[Saved entries]
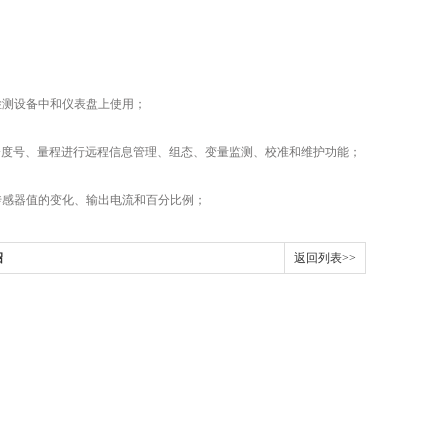
测设备中和仪表盘上使用；
分度号、量程进行远程信息管理、组态、变量监测、校准和维护功能；
感器值的变化、输出电流和百分比例；
绍
返回列表>>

What you will do:
What you output should match the records line for line, minus the pictures.

Problem solution:
测设备中和仪表盘上使用；
分度号、量程进行远程信息管理、组态、变量监测、校准和维护功能；
感器值的变化、输出电流和百分比例；
绍
返回列表>>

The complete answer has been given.